» Task description
Look below. Copy each line that has "Cirit" in it.

Items from a data source:
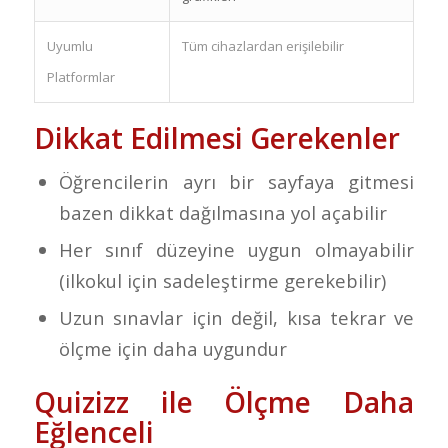
Uyumlu
Tüm cihazlardan erişilebilir
Platformlar
Dikkat Edilmesi Gerekenler
Öğrencilerin ayrı bir sayfaya gitmesi
bazen dikkat dağılmasına yol açabilir
Her sınıf düzeyine uygun olmayabilir
(ilkokul için sadeleştirme gerekebilir)
Uzun sınavlar için değil, kısa tekrar ve
ölçme için daha uygundur
Quizizz ile Ölçme Daha
Eğlenceli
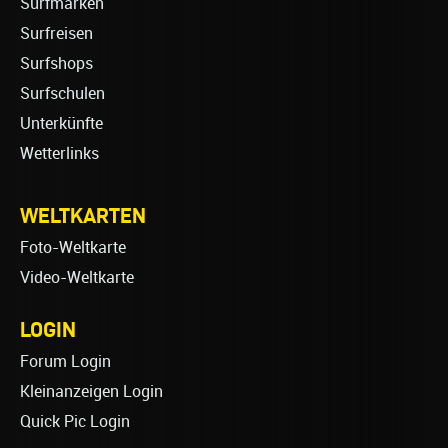
Surfmarken
Surfreisen
Surfshops
Surfschulen
Unterkünfte
Wetterlinks
WELTKARTEN
Foto-Weltkarte
Video-Weltkarte
LOGIN
Forum Login
Kleinanzeigen Login
Quick Pic Login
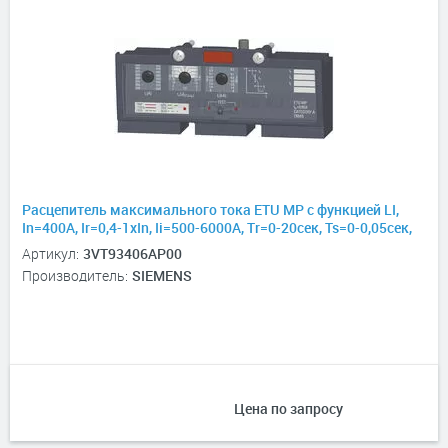
Расцепитель максимального тока ETU MP с функцией LI,
In=400А, Ir=0,4-1хIn, Ii=500-6000А, Tr=0-20сек, Ts=0-0,05сек,
для 3VT3
Артикул:
3VT93406AP00
Производитель:
SIEMENS
Цена по запросу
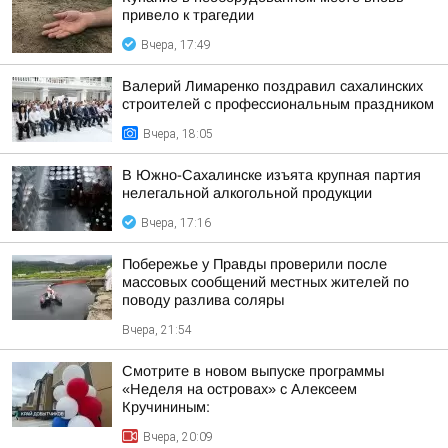
привело к трагедии
Вчера, 17:49
Валерий Лимаренко поздравил сахалинских
строителей с профессиональным праздником
Вчера, 18:05
В Южно-Сахалинске изъята крупная партия
нелегальной алкогольной продукции
Вчера, 17:16
Побережье у Правды проверили после
массовых сообщений местных жителей по
поводу разлива соляры
Вчера, 21:54
Смотрите в новом выпуске программы
«Неделя на островах» с Алексеем
Кручининым:
Вчера, 20:09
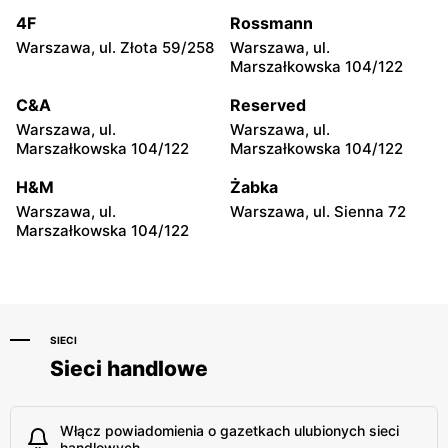
moje sklepy
moje sklepy
4F
Rossmann
Iwierzyce, ul. Iwierzyce
Tczew, ul. Franciszka Żwirki
152A
61
Warszawa, ul. Złota 59/258
Warszawa, ul.
Marszałkowska 104/122
moje sklepy
moje sklepy
C&A
Reserved
Hyżne, ul. Hyżne 100
Jarosław, ul. Pełkińska 147
Warszawa, ul.
Warszawa, ul.
moje sklepy
moje sklepy
Marszałkowska 104/122
Marszałkowska 104/122
Niebylec, ul. Niebylec 139
Opole, ul. Grudzicka 45
H&M
Żabka
Warszawa, ul.
Warszawa, ul. Sienna 72
Marszałkowska 104/122
SIECI
Sieci handlowe
Włącz powiadomienia o gazetkach ulubionych sieci
handlowych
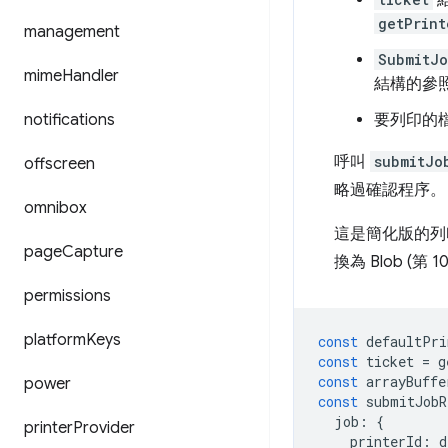
getPrint
management
SubmitJo
mime
Handler
結構的參
notifications
要列印的檔
呼叫
submitJo
offscreen
略過確認程序。
omnibox
這是簡化版的列
page
Capture
換為 Blob (第 
permissions
platform
Keys
const
defaultPri
const
ticket
=
g
const
arrayBuffe
power
const
submitJobR
job
:
{
printer
Provider
printerId
:
d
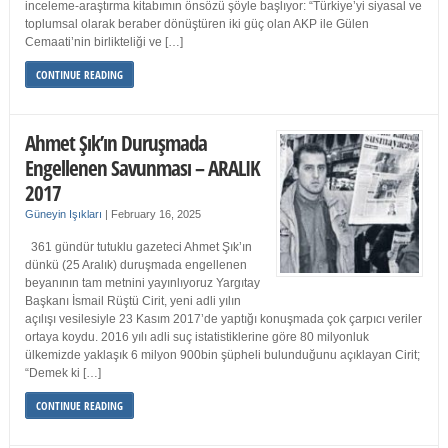
inceleme-araştırma kitabımın önsözü şöyle başlıyor: “Türkiye’yi siyasal ve
toplumsal olarak beraber dönüştüren iki güç olan AKP ile Gülen
Cemaati’nin birlikteliği ve […]
CONTINUE READING
Ahmet Şık’ın Duruşmada
Engellenen Savunması – ARALIK
2017
Güneyin Işıkları
|
February 16, 2025
361 gündür tutuklu gazeteci Ahmet Şık’ın
dünkü (25 Aralık) duruşmada engellenen
beyanının tam metnini yayınlıyoruz Yargıtay
Başkanı İsmail Rüştü Cirit, yeni adli yılın
açılışı vesilesiyle 23 Kasım 2017’de yaptığı konuşmada çok çarpıcı veriler
ortaya koydu. 2016 yılı adli suç istatistiklerine göre 80 milyonluk
ülkemizde yaklaşık 6 milyon 900bin şüpheli bulunduğunu açıklayan Cirit;
“Demek ki […]
CONTINUE READING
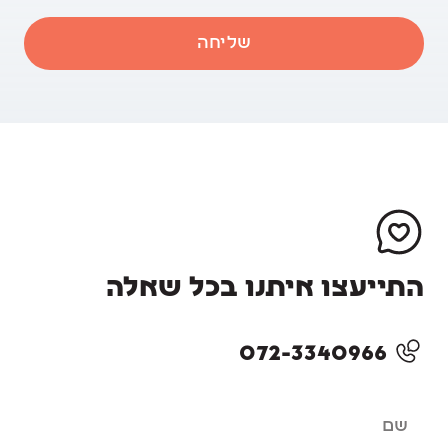
שליחה
התייעצו איתנו בכל שאלה
072-3340966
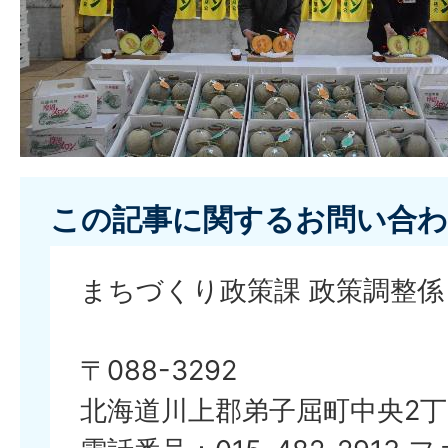
この記事に関するお問い合わ
まちづくり政策課 政策調整係
〒088-3292
北海道川上郡弟子屈町中央2丁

» Solution for this task
Başkanı İsmail Rüştü Cirit, yeni adli yılın
ülkemizde yaklaşık 6 milyon 900bin şüpheli bulunduğunu açıklayan Cirit;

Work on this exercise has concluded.